Verified that new engineered features were successfully created and contain valid data.  
This step ensures all transformations — distance, temporal, and interaction features — exist, have correct data types, and minimal missing values.


In [None]:
# List new engineered features
engineered_features = [
    'distance_km',
    'Order_Month',
    'Order_Weekday',
    'Is_Weekend',
    'Order_Hour',
    'Traffic_code',
    'distance_x_traffic'
]

print("Checking engineered features...\n")

# Check which features exist
existing = [col for col in engineered_features if col in df.columns]
missing = [col for col in engineered_features if col not in df.columns]

print(f"Existing features: {existing}")
if missing:
    print(f"Missing features: {missing}\n")
else:
    print("All engineered features are present.\n")
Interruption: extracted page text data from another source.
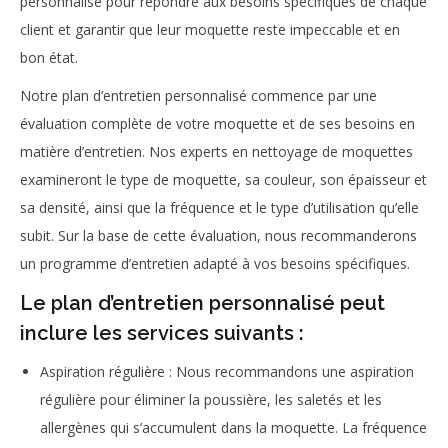
personnalisé pour répondre aux besoins spécifiques de chaque
client et garantir que leur moquette reste impeccable et en
bon état.
Notre plan d’entretien personnalisé commence par une
évaluation complète de votre moquette et de ses besoins en
matière d’entretien. Nos experts en nettoyage de moquettes
examineront le type de moquette, sa couleur, son épaisseur et
sa densité, ainsi que la fréquence et le type d’utilisation qu’elle
subit. Sur la base de cette évaluation, nous recommanderons
un programme d’entretien adapté à vos besoins spécifiques.
Le plan d’entretien personnalisé peut
inclure les services suivants :
Aspiration régulière : Nous recommandons une aspiration
régulière pour éliminer la poussière, les saletés et les
allergènes qui s’accumulent dans la moquette. La fréquence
# Show summary statistics for numeric engineered features
display(df[existing].describe())

# Check for nulls and data types
print("\nNull Values:")
display(df[existing].isnull().sum())

print("\nData Types:")
display(df[existing].dtypes)


###7. Data Visualization

Explored and visualized data patterns using different plots:

- **Delivery Time Distribution:** To view time variability and skewness  
- **Distance vs Delivery Time:** To check the correlation between distance and delay  
- **Delivery Time by Traffic Condition:** To see how traffic affects delivery duration  
- **Correlation Heatmap:** To understand numeric relationships between variables  

Helps identify key features influencing delivery performance.


In [None]:
# Delivery Time Distribution
plt.figure(figsize=(8,4))
sns.histplot(df['Delivery_Time'].dropna(), kde=True)
plt.title("Delivery Time Distribution")
plt.xlabel("Hours")
plt.show()

# Distance vs Delivery Time
plt.figure(figsize=(8,5))
sns.scatterplot(x='distance_km', y='Delivery_Time', data=df, alpha=0.5)
plt.title("Distance vs Delivery Time")
plt.show()

# Delivery Time by Traffic
if 'Traffic' in df.columns:
    plt.figure(figsize=(10,5))
    sns.boxplot(x='Traffic', y='Delivery_Time', data=df)
    plt.title("Delivery Time by Traffic Condition")
    plt.show()

# Correlation Heatmap
plt.figure(figsize=(10,6))
sns.heatmap(df.select_dtypes('number').corr(), annot=True, cmap="coolwarm")
plt.title("Correlation Heatmap")
plt.show()


###7. Hypothesis Testing

Formulated and tested the hypothesis:  

> “Weekend deliveries take longer than weekday deliveries.”  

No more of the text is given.